The most common size for enlargements and frames is still 8×10. What percentage of photographers do you think are still using 4×5? How obscure is 11×14?
The move from 5×3.5 to 4×6 took hold just as digital was coming in at 4×3. And why 4×3? Because cathode ray tubes for TV were that size and could be used for early computers. As a fan of 16:9, I pretty much have to crop anything that needs to be printed.
Peter, by the way, typically views his digital pictures on a large screen LCD TV which, of course, is 16:9, consonant with the widescreen format used by most moviemakers today.
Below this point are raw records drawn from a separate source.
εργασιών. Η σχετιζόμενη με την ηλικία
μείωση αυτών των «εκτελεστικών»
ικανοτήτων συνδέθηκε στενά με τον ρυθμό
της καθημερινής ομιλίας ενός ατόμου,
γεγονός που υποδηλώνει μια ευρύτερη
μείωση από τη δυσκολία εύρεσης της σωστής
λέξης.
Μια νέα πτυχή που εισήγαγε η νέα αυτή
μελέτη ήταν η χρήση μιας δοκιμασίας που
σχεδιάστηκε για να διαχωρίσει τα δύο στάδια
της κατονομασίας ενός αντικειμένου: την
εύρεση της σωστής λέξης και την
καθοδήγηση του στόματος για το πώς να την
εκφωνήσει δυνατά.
Rather than dwell on photographs, I thought it might be fun to pull twelve favorite paintings from memory and take a look at their aspect ratios, so here they are, in no particular order. These have been in my mind’s eye for, what, 45 years (I am 58)? With the sole exceptions of the Raphael and Uccello, both of which are carefully posed, all the others share an almost photographic snapshot vision, never more so than in the two Degas examples. No surprise, really, as that’s the way I tend to see things. To keep matters simple, I show the aspect ratios in the order longest side: shortest side, regardless whether the format is portrait or landscape:
Botticelli – Portrait of a Young Man – 4:3
Degas – L’Absinthe – 4:3
Caravaggio – The Conversion of St. Paul – 4:3
Degas – Place de la Concorde – 3:2
Seurat – La Grande Jatte – 3:2
Manet – A Bar at the Folies-Bergere – 4:3
Ingres – Bather – 3:2
Monet – La Grenouillere – 4:3
Titian – Noli Me Tangere – 5:4
Uccello – The Battle of San Romano – 16:9
Raphael – The School of Athens – 3:2
Seurat – Baignade – Asnieres – 3:2
I learned some interesting things from this little exercise. 4:3 and 3:2 dominate in my choices. Had you asked me what ratio Noli Me Tangere or La Grenouillere or The Bather or Baignade were, for example, I would have sworn up and down that they are 16:9 or even longer! Turns out nothing could be further from the truth. And, indeed, when you look at vast canvases like Uccello’s Battle of San Romano (Louvre, National Gallery, Uffizi) their unusually broad aspect ratio for the times – 16:9 and the only ‘widescreen’ painting here – is an awful lot to take in.
So maybe 16:9 is really largely a modern development, one of the movie age, because classical art uses it rarely. I realize that a dozen selections hardly constitute ‘Classical Art’ but I doubt you will find too many widescreen paintings ….
Thanks for those thoughts, Peter.
And as I’m dying to answer the question “Which of the above would you like on your wall at home?” let me say there’s no contest. By a huge margin it’s that magnificent Botticelli work at the beginning of this piece, prosaic as its 4:3 format may be. It’s in London’s National Gallery and once you enter the large gallery in which this very small painting is exhibited you will understand why.